Vietnam offered the lowest bid during Tuesday’s tender for the supply of 500,000 metric tons (MT) of rice to Manila, the National Food Authority (NFA) said.
NFA Administrator Orlan Calayag said that only two countries—Vietnam and Thai-land—submitted bids for the planned importation of rice after storms ravaged crops in parts of the Philippines.

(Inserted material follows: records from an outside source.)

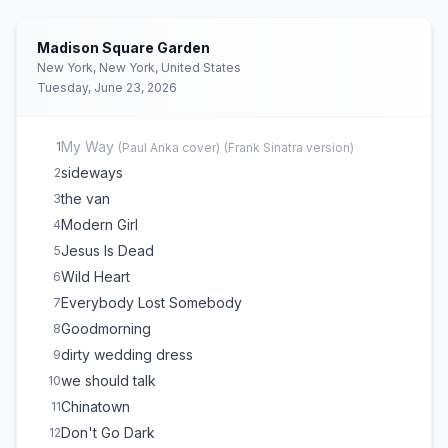
Madison Square Garden
New York, New York, United States
Tuesday, June 23, 2026
My Way
1
(
Paul Anka
cover)
(
Frank Sinatra version
)
sideways
2
the van
3
Modern Girl
4
Jesus Is Dead
5
Wild Heart
6
Everybody Lost Somebody
7
Goodmorning
8
dirty wedding dress
9
we should talk
10
Chinatown
11
Don't Go Dark
12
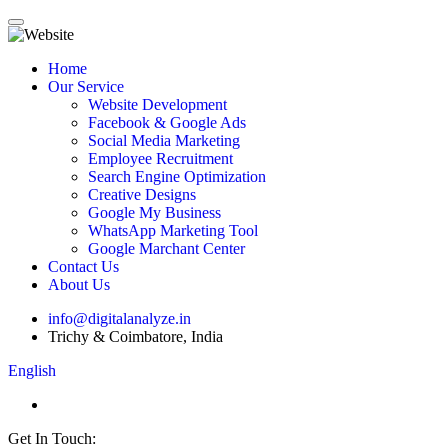
Home
Our Service
Website Development
Facebook & Google Ads
Social Media Marketing
Employee Recruitment
Search Engine Optimization
Creative Designs​
Google My Business
WhatsApp Marketing Tool
Google Marchant Center
Contact Us
About Us
info@digitalanalyze.in
Trichy & Coimbatore, India
English
Get In Touch:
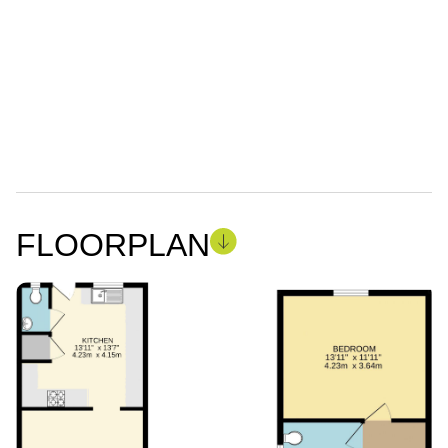
FLOORPLAN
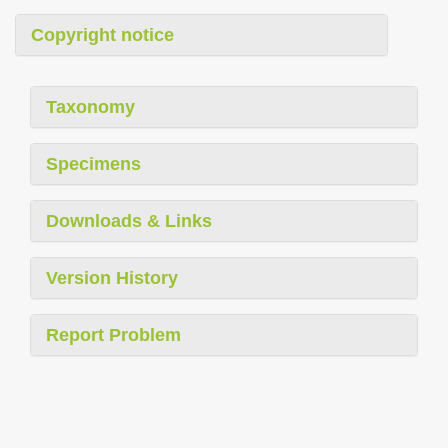
Copyright notice
Taxonomy
Specimens
Downloads & Links
Version History
Report Problem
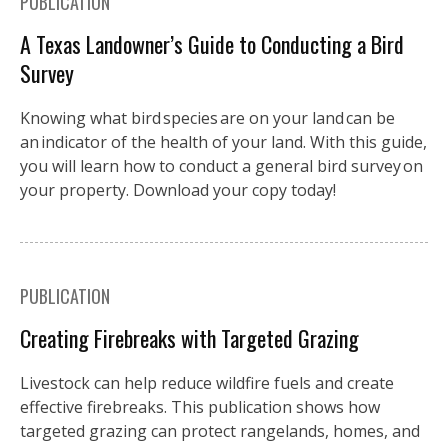
PUBLICATION
A Texas Landowner’s Guide to Conducting a Bird
Survey
Knowing what bird species are on your land can be
an indicator of the health of your land. With this guide,
you will learn how to conduct a general bird survey on
your property. Download your copy today!
PUBLICATION
Creating Firebreaks with Targeted Grazing
Livestock can help reduce wildfire fuels and create
effective firebreaks. This publication shows how
targeted grazing can protect rangelands, homes, and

Calayag said that Vietnam offered $462.25 a metric ton—which already includes the cargo, insurance, freight (CIF); del-ivered, duties unpaid (DDU); and free on warehouse (FOW) price—beating Thailand’s $475 a MT bid offer.
“The price offered by Vietnam is also lower than the world market,” Calayag said.
The rice stock specified under the tender is 10-percent long grain white rice with 25-percent broken, he added.
At present, freight on board (FOB) price quoted by Oryza Global Rice for 25-percent broken was pegged at $375 a MT.
The NFA chief also said that the agency expects delivery of rice to start by mid-December 2013, adding that the entire volume should arrive in the country by February so as not to affect prices during the summer harvest.
The volume, Calayag said, will form part of the Philippine government’s buffer stocks. It will also serve as contingency stocks during natural or man-made calamities.
Calayag, however, said that the NFA has yet to announce the winning bidder for the rice supply, saying that the Bids and Awards Committee and the Commission on Audit are still reviewing documents.
“We are also negotiating, whether can still lower their offer. We want this to be advantageous to the Philippine government,” he said.
Manila earlier announced that importation of 500,000 metric tons of rice—under a government-to-government deal—will help beef up the government’s buffer stock after Super Typhoon Yolanda dam-aged crops.
The NFA also said that that countries with existing supply agreement with the Philippines—such as Cambodia, Thailand and Vietnan—will be allowed to join the rice tender.